▸ Instructions for the task
In the listing below, every line with the word "Миколи" needs to be copied.

▸ Provided records
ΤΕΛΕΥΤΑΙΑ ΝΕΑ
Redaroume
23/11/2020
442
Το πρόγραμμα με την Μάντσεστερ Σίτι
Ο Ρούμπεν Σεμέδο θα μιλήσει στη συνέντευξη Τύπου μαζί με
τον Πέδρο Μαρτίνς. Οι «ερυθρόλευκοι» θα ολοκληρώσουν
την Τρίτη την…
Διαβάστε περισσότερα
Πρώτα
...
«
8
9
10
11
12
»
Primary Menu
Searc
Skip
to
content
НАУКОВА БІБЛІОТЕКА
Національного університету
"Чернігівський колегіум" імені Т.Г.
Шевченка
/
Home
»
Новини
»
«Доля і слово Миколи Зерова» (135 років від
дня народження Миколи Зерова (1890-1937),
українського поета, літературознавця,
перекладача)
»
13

* * *

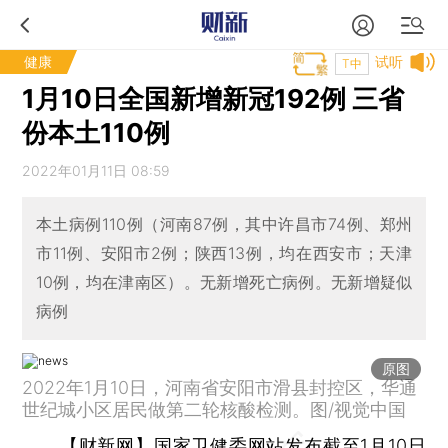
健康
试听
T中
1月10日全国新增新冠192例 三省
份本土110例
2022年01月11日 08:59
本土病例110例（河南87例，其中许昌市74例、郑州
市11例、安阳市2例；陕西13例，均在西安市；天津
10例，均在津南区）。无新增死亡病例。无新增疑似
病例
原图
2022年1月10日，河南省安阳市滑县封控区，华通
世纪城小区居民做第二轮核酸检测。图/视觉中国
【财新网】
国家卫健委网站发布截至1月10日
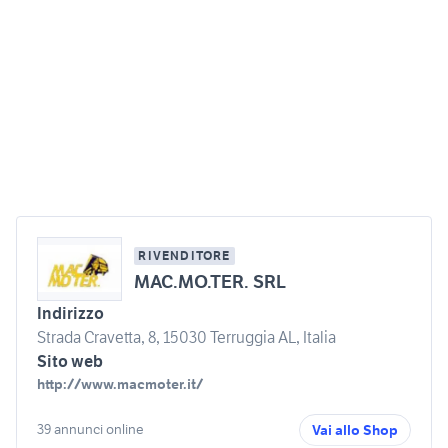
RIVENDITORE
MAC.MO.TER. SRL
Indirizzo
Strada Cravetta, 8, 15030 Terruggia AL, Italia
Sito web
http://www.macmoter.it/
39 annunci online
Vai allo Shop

▸ Finished task
«Доля і слово Миколи Зерова» (135 років від
дня народження Миколи Зерова (1890-1937),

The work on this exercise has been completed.